Owners of Black Lady Theatre in Crown Heights fight to retain property
Community members are standing behind a Crown Heights cultural institution that they claim was stolen from them.
The owners of the Black Lady Theatre rallied outside of Housing Court in Downtown Brooklyn Monday as they try to regain possession of their institution.
As News 12 has reported, the city marshal locked the doors of the Crown Heights theater and seized the property. The theater's leaders say its founder, Judge John Phillips Jr., entrusted them with the property before he died in 2008. City records don't show that paper trail.
The theater's owners grabbed a win last week when the court agreed to give them more time to gather their things, but they are trying to gain possession back or at least allow more time to pick up heirloom items like murals and antique movie projectors from inside.

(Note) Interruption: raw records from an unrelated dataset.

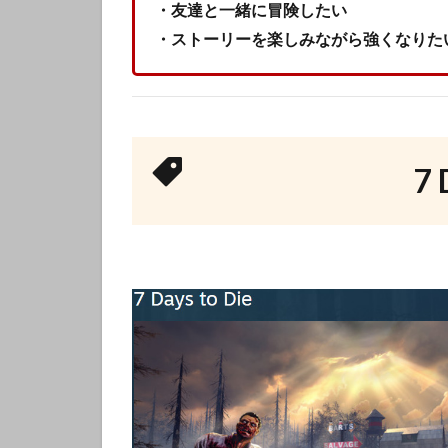
・友達と一緒に冒険したい
・ストーリーを楽しみながら強くなりた
7 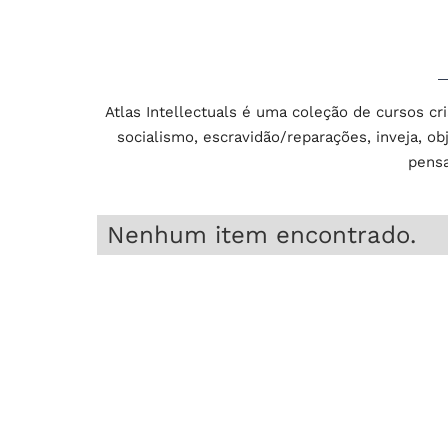
Atlas Intellectuals é uma coleção de cursos cr
socialismo, escravidão/reparações, inveja, ob
pensa
Nenhum item encontrado.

The judge denied Hardy's requests. Omar Hardy says the whole process has been demeaning with lost paperwork and attorneys diminishing their history.

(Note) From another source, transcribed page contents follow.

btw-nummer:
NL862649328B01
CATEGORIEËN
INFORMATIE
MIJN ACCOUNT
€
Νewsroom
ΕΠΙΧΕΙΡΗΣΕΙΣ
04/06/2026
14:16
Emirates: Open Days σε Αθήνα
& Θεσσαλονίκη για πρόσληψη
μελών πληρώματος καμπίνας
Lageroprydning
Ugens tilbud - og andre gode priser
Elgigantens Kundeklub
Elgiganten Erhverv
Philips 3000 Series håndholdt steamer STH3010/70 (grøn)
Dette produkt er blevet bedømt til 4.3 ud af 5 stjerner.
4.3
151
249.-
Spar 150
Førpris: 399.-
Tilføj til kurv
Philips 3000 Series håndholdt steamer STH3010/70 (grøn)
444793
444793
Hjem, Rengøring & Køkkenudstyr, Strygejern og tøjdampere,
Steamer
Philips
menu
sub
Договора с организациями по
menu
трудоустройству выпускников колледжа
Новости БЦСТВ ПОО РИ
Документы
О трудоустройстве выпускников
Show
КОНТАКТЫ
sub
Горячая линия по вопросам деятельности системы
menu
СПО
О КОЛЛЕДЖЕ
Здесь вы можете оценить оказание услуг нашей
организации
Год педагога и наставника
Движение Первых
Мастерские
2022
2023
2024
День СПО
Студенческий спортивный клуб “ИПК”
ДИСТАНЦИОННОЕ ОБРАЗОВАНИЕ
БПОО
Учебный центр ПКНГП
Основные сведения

The theater offered live performances, film screenings and workshops, but advocates say lawyers on the other side of the fight dismissed it and called it a "flea market."
Omar and Clarence Hardy claim they were listed as tenants, and 750 Nostrand 123 LLC, an organization backed by Mendel Gold, was listed as the landlord in court documents.
Sources claim the three-story building was bought in a tax lien foreclosure auction in 2018. The Hardys are claiming deed fraud because they never had a landlord.
The fight will continue on, as the group plans to bring the case to a higher court. In the meantime, they are urging residents to contact local officials and raise money for legal fees.